Exercise instructions:
Give all of the records again. Match them exactly.

%%

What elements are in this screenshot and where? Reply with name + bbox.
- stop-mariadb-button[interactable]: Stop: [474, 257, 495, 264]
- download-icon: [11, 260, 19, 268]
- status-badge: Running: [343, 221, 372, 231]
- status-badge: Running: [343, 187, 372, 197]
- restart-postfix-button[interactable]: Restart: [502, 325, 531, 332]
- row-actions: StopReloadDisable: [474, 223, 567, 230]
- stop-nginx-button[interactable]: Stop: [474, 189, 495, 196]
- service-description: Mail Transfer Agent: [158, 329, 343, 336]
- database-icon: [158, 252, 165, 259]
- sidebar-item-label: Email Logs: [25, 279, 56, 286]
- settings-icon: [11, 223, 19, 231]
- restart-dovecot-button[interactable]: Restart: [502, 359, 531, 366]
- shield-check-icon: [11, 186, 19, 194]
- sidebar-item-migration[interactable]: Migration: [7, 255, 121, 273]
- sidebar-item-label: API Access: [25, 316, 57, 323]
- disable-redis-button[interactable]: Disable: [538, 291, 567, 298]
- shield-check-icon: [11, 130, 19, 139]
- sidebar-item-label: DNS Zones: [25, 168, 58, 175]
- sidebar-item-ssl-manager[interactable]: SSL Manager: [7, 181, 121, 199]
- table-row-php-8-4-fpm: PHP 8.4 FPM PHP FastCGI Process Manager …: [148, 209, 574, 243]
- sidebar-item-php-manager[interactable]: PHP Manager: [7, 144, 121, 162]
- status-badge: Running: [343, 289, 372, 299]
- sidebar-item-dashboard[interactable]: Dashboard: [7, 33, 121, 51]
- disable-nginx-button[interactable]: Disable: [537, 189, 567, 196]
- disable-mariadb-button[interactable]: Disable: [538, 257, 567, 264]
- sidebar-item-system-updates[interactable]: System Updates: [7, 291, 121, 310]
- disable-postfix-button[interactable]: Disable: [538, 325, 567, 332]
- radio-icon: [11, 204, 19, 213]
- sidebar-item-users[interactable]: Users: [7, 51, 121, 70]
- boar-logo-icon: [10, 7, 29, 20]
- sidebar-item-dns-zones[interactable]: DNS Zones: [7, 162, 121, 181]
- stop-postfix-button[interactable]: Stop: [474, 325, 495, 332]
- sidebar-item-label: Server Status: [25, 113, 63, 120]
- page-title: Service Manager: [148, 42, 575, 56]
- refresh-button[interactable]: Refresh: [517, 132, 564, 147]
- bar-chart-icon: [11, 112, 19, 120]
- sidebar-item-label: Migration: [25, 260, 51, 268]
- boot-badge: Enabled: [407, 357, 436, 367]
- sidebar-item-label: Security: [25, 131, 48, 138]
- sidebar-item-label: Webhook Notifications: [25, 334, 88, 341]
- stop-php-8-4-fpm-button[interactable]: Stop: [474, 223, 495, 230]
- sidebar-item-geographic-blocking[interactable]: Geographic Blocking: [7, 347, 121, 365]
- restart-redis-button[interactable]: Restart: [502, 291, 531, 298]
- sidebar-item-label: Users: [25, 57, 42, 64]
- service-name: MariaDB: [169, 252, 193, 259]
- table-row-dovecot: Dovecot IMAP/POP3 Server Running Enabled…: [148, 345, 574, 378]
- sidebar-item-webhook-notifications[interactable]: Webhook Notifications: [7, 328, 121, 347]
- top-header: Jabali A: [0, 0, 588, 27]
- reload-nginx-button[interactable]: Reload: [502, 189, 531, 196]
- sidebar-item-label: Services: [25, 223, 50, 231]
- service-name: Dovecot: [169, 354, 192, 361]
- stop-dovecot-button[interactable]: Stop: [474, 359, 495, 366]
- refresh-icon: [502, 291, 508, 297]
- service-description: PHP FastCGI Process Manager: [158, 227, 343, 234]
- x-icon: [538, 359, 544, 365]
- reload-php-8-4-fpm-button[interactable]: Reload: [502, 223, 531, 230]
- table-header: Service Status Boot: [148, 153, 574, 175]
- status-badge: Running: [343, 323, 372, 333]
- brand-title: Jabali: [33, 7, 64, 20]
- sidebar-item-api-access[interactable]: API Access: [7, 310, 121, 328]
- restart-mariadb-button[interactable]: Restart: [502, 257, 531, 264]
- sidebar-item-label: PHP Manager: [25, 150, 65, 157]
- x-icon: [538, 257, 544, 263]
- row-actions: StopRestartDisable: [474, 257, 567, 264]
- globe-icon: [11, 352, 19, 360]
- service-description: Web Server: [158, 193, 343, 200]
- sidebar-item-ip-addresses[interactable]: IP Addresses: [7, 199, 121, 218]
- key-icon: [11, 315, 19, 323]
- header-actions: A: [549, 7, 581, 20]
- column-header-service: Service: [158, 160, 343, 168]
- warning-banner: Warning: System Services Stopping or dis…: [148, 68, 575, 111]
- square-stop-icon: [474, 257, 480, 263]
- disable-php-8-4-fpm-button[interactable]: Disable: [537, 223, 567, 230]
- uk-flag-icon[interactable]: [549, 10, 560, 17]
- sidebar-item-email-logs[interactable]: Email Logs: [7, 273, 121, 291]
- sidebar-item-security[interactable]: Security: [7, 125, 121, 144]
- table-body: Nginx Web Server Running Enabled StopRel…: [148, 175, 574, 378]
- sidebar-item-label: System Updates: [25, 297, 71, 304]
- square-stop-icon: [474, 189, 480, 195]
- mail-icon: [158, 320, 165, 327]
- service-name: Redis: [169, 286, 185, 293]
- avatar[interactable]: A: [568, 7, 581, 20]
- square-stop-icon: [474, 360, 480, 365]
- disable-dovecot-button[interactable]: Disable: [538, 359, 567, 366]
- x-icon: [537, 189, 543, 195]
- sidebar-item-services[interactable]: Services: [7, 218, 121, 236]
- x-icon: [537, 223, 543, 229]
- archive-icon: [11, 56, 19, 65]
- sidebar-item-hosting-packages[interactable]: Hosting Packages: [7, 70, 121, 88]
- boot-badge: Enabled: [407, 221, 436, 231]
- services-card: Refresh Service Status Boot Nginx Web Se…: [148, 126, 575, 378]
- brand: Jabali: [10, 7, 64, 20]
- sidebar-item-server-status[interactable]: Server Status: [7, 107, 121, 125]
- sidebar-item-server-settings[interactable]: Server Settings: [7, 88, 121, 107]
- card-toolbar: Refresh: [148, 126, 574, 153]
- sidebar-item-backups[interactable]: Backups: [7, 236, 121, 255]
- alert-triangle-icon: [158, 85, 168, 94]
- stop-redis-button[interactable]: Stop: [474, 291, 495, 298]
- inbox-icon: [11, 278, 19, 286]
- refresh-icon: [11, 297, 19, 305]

%%

Written answer:
What elements are in this screenshot and where? Reply with name + bbox.
- stop-mariadb-button[interactable]: Stop: [474, 257, 495, 264]
- download-icon: [11, 260, 19, 268]
- status-badge: Running: [343, 221, 372, 231]
- status-badge: Running: [343, 187, 372, 197]
- restart-postfix-button[interactable]: Restart: [502, 325, 531, 332]
- row-actions: StopReloadDisable: [474, 223, 567, 230]
- stop-nginx-button[interactable]: Stop: [474, 189, 495, 196]
- service-description: Mail Transfer Agent: [158, 329, 343, 336]
- database-icon: [158, 252, 165, 259]
- sidebar-item-label: Email Logs: [25, 279, 56, 286]
- settings-icon: [11, 223, 19, 231]
- restart-dovecot-button[interactable]: Restart: [502, 359, 531, 366]
- shield-check-icon: [11, 186, 19, 194]
- sidebar-item-migration[interactable]: Migration: [7, 255, 121, 273]
- sidebar-item-label: API Access: [25, 316, 57, 323]
- disable-redis-button[interactable]: Disable: [538, 291, 567, 298]
- shield-check-icon: [11, 130, 19, 139]
- sidebar-item-label: DNS Zones: [25, 168, 58, 175]
- sidebar-item-ssl-manager[interactable]: SSL Manager: [7, 181, 121, 199]
- table-row-php-8-4-fpm: PHP 8.4 FPM PHP FastCGI Process Manager …: [148, 209, 574, 243]
- sidebar-item-php-manager[interactable]: PHP Manager: [7, 144, 121, 162]
- status-badge: Running: [343, 289, 372, 299]
- sidebar-item-dashboard[interactable]: Dashboard: [7, 33, 121, 51]
- disable-nginx-button[interactable]: Disable: [537, 189, 567, 196]
- disable-mariadb-button[interactable]: Disable: [538, 257, 567, 264]
- sidebar-item-system-updates[interactable]: System Updates: [7, 291, 121, 310]
- disable-postfix-button[interactable]: Disable: [538, 325, 567, 332]
- radio-icon: [11, 204, 19, 213]
- sidebar-item-users[interactable]: Users: [7, 51, 121, 70]
- boar-logo-icon: [10, 7, 29, 20]
- sidebar-item-dns-zones[interactable]: DNS Zones: [7, 162, 121, 181]
- stop-postfix-button[interactable]: Stop: [474, 325, 495, 332]
- sidebar-item-label: Server Status: [25, 113, 63, 120]
- page-title: Service Manager: [148, 42, 575, 56]
- refresh-button[interactable]: Refresh: [517, 132, 564, 147]
- bar-chart-icon: [11, 112, 19, 120]
- sidebar-item-label: Migration: [25, 260, 51, 268]
- boot-badge: Enabled: [407, 357, 436, 367]
- sidebar-item-label: Security: [25, 131, 48, 138]
- sidebar-item-label: Webhook Notifications: [25, 334, 88, 341]
- stop-php-8-4-fpm-button[interactable]: Stop: [474, 223, 495, 230]
- sidebar-item-geographic-blocking[interactable]: Geographic Blocking: [7, 347, 121, 365]
- restart-redis-button[interactable]: Restart: [502, 291, 531, 298]
- sidebar-item-label: Users: [25, 57, 42, 64]
- service-name: MariaDB: [169, 252, 193, 259]
- table-row-dovecot: Dovecot IMAP/POP3 Server Running Enabled…: [148, 345, 574, 378]
- sidebar-item-webhook-notifications[interactable]: Webhook Notifications: [7, 328, 121, 347]
- top-header: Jabali A: [0, 0, 588, 27]
- reload-nginx-button[interactable]: Reload: [502, 189, 531, 196]
- sidebar-item-label: Services: [25, 223, 50, 231]
- service-name: Dovecot: [169, 354, 192, 361]
- stop-dovecot-button[interactable]: Stop: [474, 359, 495, 366]
- refresh-icon: [502, 291, 508, 297]
- service-description: PHP FastCGI Process Manager: [158, 227, 343, 234]
- x-icon: [538, 359, 544, 365]
- reload-php-8-4-fpm-button[interactable]: Reload: [502, 223, 531, 230]
- table-header: Service Status Boot: [148, 153, 574, 175]
- status-badge: Running: [343, 323, 372, 333]
- brand-title: Jabali: [33, 7, 64, 20]
- sidebar-item-api-access[interactable]: API Access: [7, 310, 121, 328]
- restart-mariadb-button[interactable]: Restart: [502, 257, 531, 264]
- sidebar-item-label: PHP Manager: [25, 150, 65, 157]
- x-icon: [538, 257, 544, 263]
- row-actions: StopRestartDisable: [474, 257, 567, 264]
- globe-icon: [11, 352, 19, 360]
- service-description: Web Server: [158, 193, 343, 200]
- sidebar-item-ip-addresses[interactable]: IP Addresses: [7, 199, 121, 218]
- key-icon: [11, 315, 19, 323]
- header-actions: A: [549, 7, 581, 20]
- column-header-service: Service: [158, 160, 343, 168]
- warning-banner: Warning: System Services Stopping or dis…: [148, 68, 575, 111]
- square-stop-icon: [474, 257, 480, 263]
- disable-php-8-4-fpm-button[interactable]: Disable: [537, 223, 567, 230]
- uk-flag-icon[interactable]: [549, 10, 560, 17]
- sidebar-item-email-logs[interactable]: Email Logs: [7, 273, 121, 291]
- sidebar-item-security[interactable]: Security: [7, 125, 121, 144]
- table-body: Nginx Web Server Running Enabled StopRel…: [148, 175, 574, 378]
- sidebar-item-label: System Updates: [25, 297, 71, 304]
- square-stop-icon: [474, 189, 480, 195]
- mail-icon: [158, 320, 165, 327]
- service-name: Redis: [169, 286, 185, 293]
- avatar[interactable]: A: [568, 7, 581, 20]
- square-stop-icon: [474, 360, 480, 365]
- disable-dovecot-button[interactable]: Disable: [538, 359, 567, 366]
- x-icon: [537, 189, 543, 195]
- sidebar-item-services[interactable]: Services: [7, 218, 121, 236]
- x-icon: [537, 223, 543, 229]
- archive-icon: [11, 56, 19, 65]
- sidebar-item-hosting-packages[interactable]: Hosting Packages: [7, 70, 121, 88]
- boot-badge: Enabled: [407, 221, 436, 231]
- services-card: Refresh Service Status Boot Nginx Web Se…: [148, 126, 575, 378]
- brand: Jabali: [10, 7, 64, 20]
- sidebar-item-server-status[interactable]: Server Status: [7, 107, 121, 125]
- sidebar-item-server-settings[interactable]: Server Settings: [7, 88, 121, 107]
- card-toolbar: Refresh: [148, 126, 574, 153]
- sidebar-item-backups[interactable]: Backups: [7, 236, 121, 255]
- alert-triangle-icon: [158, 85, 168, 94]
- stop-redis-button[interactable]: Stop: [474, 291, 495, 298]
- inbox-icon: [11, 278, 19, 286]
- refresh-icon: [11, 297, 19, 305]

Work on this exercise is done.